Juan Andrés Maya
Text and photos: Antonio Conde
Juan Andrés Maya is currently the most authentic representative of flamenco in Granada. You see his name in most flamenco happenings in this city, along with that of Iván Vargas and Jara Heredia…the family is always close at hand. He’s full of ideas, and he just as soon wears boots to dance with Canales, as Miguel Poveda is singing soleá for him. His personality allows him to experiment in areas not directly related to flamenco such as when he puts on the guise of an actor and dresses in a tunic.
And that’s just what he did. In order to go to this show, you had to wear glasses which were not looking for flamenco. This was the dancer’s personal vision of The Passion, the last days of Christ. Because flamenco-wise there was very very little. Although he had already warned us ahead of time. It’s a different kind of work in which theater takes precedence over flamenco. Nevertheless, he is flamenco, like it or not.
The story begins on Palm Sunday with Christ’s (Juan Andrés’) entrance in Jerusalem. Brief flamenco moments quickly come and go to make way for the play. More than thirty individuals made up the rest of the cast throughout the night, playing everything from citizens to followers to apostles. The various scenes depicted the last supper, the capture in the olive grove, etc…
Ivan Vargas, outstanding in his dancing as well as his interpretation of Judas, added dimension to the presentation, and the Granada Orchestra did a fine job providing appropriate music. Manuel Font de Anta’s “Amargura” sounded when Barrabas was liberated while Juan Andrés as Christ was crucified. If anything is noteworthy in this work, it is the straightforward way in which the story is presented. A sort of realism that took people by surprise such as when the star dancer appeared to receive an actual whipping.

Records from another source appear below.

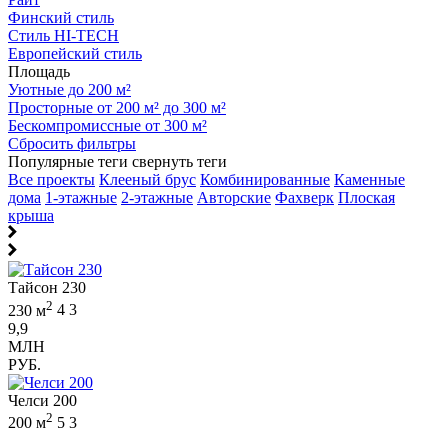
Финский стиль
Стиль HI-TECH
Европейский стиль
Площадь
Уютные до 200 м²
Просторные от 200 м² до 300 м²
Бескомпромиссные от 300 м²
Сбросить фильтры
Популярные теги
свернуть теги
Все проекты
Клееный брус
Комбинированные
Каменные
дома
1-этажные
2-этажные
Авторские
Фахверк
Плоская
крыша
Тайсон 230
2
230 м
4
3
9,9
МЛН
РУБ.
Челси 200
2
200 м
5
3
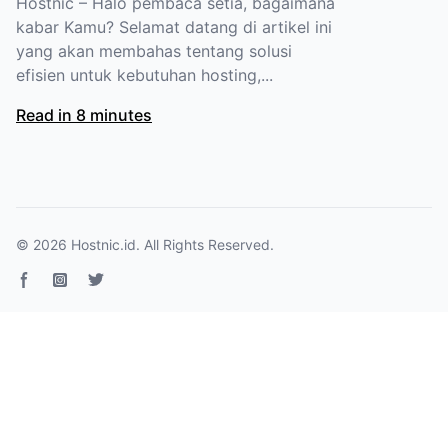
Hostnic – Halo pembaca setia, bagaimana
kabar Kamu? Selamat datang di artikel ini
yang akan membahas tentang solusi
efisien untuk kebutuhan hosting,...
Read in 8 minutes
© 2026
Hostnic.id
. All Rights Reserved.
Facebook page
Instagram
Twitter page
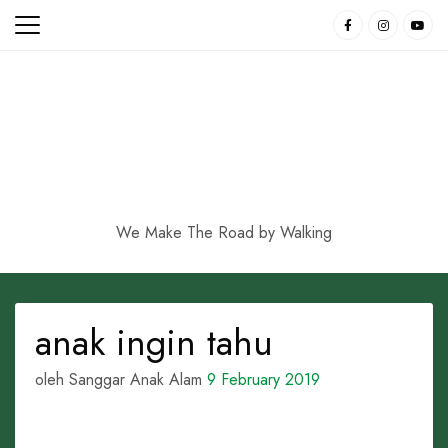
Skip
to
content
We Make The Road by Walking
anak ingin tahu
oleh Sanggar Anak Alam
9 February 2019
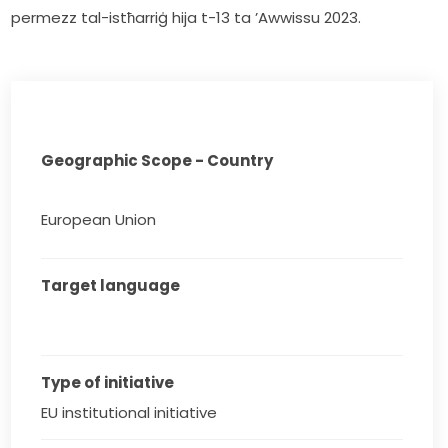
permezz tal-istħarriġ hija t-13 ta ’Awwissu 2023.
Geographic Scope - Country
European Union
Target language
Type of initiative
EU institutional initiative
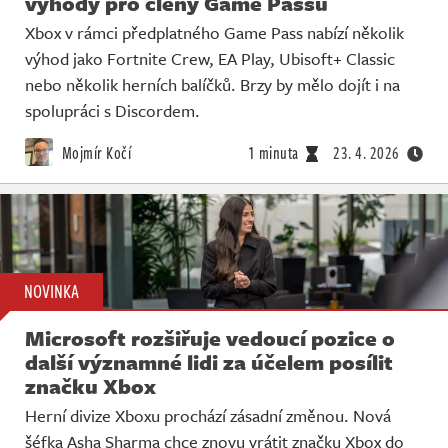
výhody pro členy Game Passu
Xbox v rámci předplatného Game Pass nabízí několik
výhod jako Fortnite Crew, EA Play, Ubisoft+ Classic
nebo několik herních balíčků. Brzy by mělo dojít i na
spolupráci s Discordem.
Mojmír Kočí
1 minuta
23. 4. 2026
NOVINKA
Microsoft rozšiřuje vedoucí pozice o
další významné lidi za účelem posílit
značku Xbox
Herní divize Xboxu prochází zásadní změnou. Nová
šéfka Asha Sharma chce znovu vrátit značku Xbox do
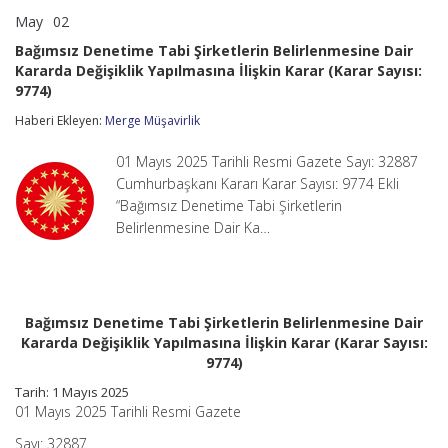
May
02
Bağımsız
yorumlar kapalı
Denetime
Bağımsız Denetime Tabi Şirketlerin Belirlenmesine Dair
Tabi
Kararda Değişiklik Yapılmasına İlişkin Karar (Karar Sayısı:
Şirketlerin
9774)
Belirlenmesine
Dair
Haberi Ekleyen:
Merge Müşavirlik
Kararda
Değişiklik
Yapılmasına
01 Mayıs 2025 Tarihli Resmi Gazete Sayı: 32887
İlişkin
Cumhurbaşkanı Kararı Karar Sayısı: 9774 Ekli
Karar
“Bağımsız Denetime Tabi Şirketlerin
(Karar
Sayısı:
Belirlenmesine Dair Ka…
9774)
için
Bağımsız Denetime Tabi Şirketlerin Belirlenmesine Dair
Kararda Değişiklik Yapılmasına İlişkin Karar (Karar Sayısı:
9774)
Tarih: 1 Mayıs 2025
01 Mayıs 2025 Tarihli Resmi Gazete
Sayı: 32887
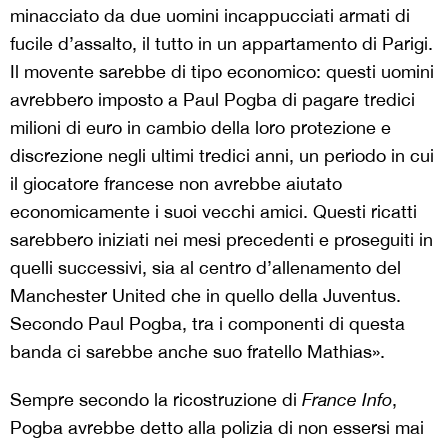
minacciato da due uomini incappucciati armati di
fucile d’assalto, il tutto in un appartamento di Parigi.
Il movente sarebbe di tipo economico: questi uomini
avrebbero imposto a Paul Pogba di pagare tredici
milioni di euro in cambio della loro protezione e
discrezione negli ultimi tredici anni, un periodo in cui
il giocatore francese non avrebbe aiutato
economicamente i suoi vecchi amici. Questi ricatti
sarebbero iniziati nei mesi precedenti e proseguiti in
quelli successivi, sia al centro d’allenamento del
Manchester United che in quello della Juventus.
Secondo Paul Pogba, tra i componenti di questa
banda ci sarebbe anche suo fratello Mathias».
Sempre secondo la ricostruzione di
France Info
,
Pogba avrebbe detto alla polizia di non essersi mai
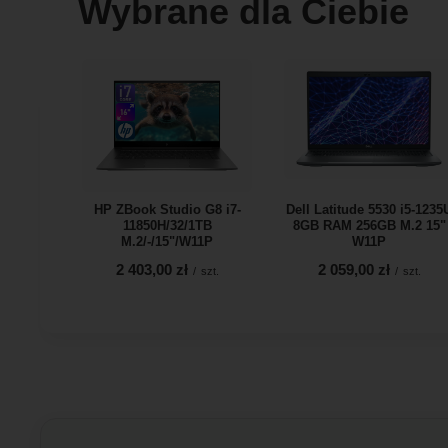
Wybrane dla Ciebie
HP ZBook Studio G8 i7-
Dell Latitude 5530 i5-1235
11850H/32/1TB
8GB RAM 256GB M.2 15"
M.2/-/15"/W11P
W11P
2 403,00 zł
2 059,00 zł
/
szt.
/
szt.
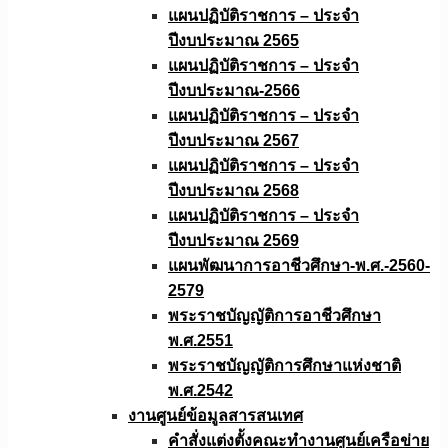
แผนปฏิบัติราชการ – ประจำ
ปีงบประมาณ 2565
แผนปฏิบัติราชการ – ประจำ
ปีงบประมาณ-2566
แผนปฏิบัติราชการ – ประจำ
ปีงบประมาณ 2567
แผนปฏิบัติราชการ – ประจำ
ปีงบประมาณ 2568
แผนปฏิบัติราชการ – ประจำ
ปีงบประมาณ 2569
แผนพัฒนาการอาชีวศึกษา-พ.ศ.-2560-
2579
พระราชบัญญัติการอาชีวศึกษา
พ.ศ.2551
พระราชบัญญัติการศึกษาแห่งชาติ
พ.ศ.2542
งานศูนย์ข้อมูลสารสนเทศ
คำสั่งแต่งตั้งคณะทำงานศูนย์เครือข่าย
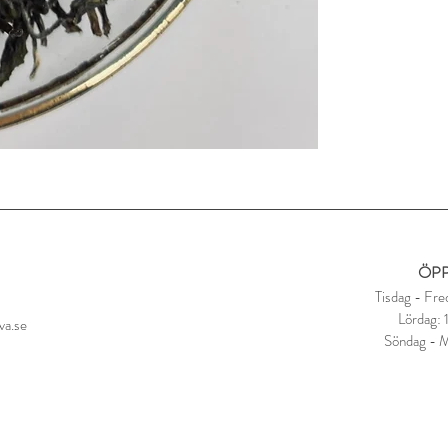
Låt dra i 2-4 minuter
ÖPP
Tisdag - Fre
Lördag:
va.se
Söndag - 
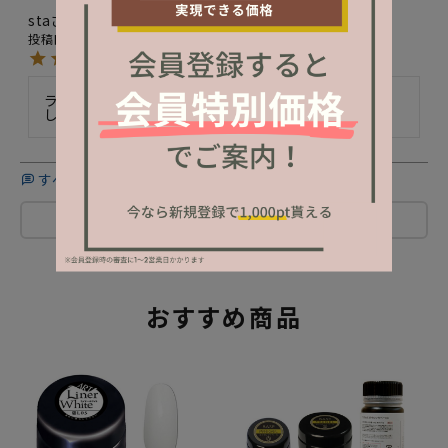
sta
14
非公開
購入者
投稿日
2022/03/18
ライナーのカラーが増え嬉しいです。ありがとうございま
した。
すべてのレビューを見る
レビューを書く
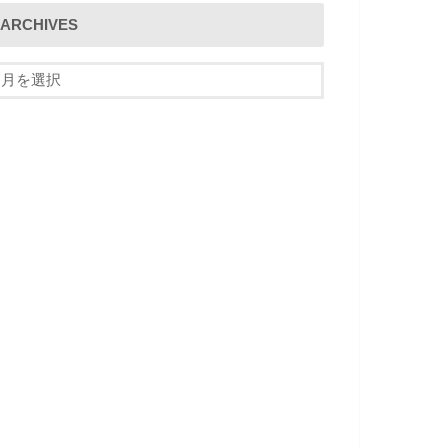
ARCHIVES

From the rear of the theater he appeared bearing the cross and chaperoned by two guards who continued to whip him without mercy. The staging added yet more realism to the story, and the wardrobe was superb. The cross on which Maya was “crucified” was well over fifteen feet, and there he remained for quite some time. At this point, and again adding a flamenco touch to the story, we could hear the “saeta” of Joan Manuel Serrat in the version popularized by Camarón de la Isla.
A story more than known to everyone, but dealt with from a different perspective. It’s hard to tell if Juan Andrés intended to highlight the theatrical angle, or present flamenco and theater in harmony. In any case, the small flamenco bits at the beginning, and Ivan’s dance were simply not enough for those of us who wanted to see some dancing. Even so, it was an excellent presentation which as a theater experience could not have been better.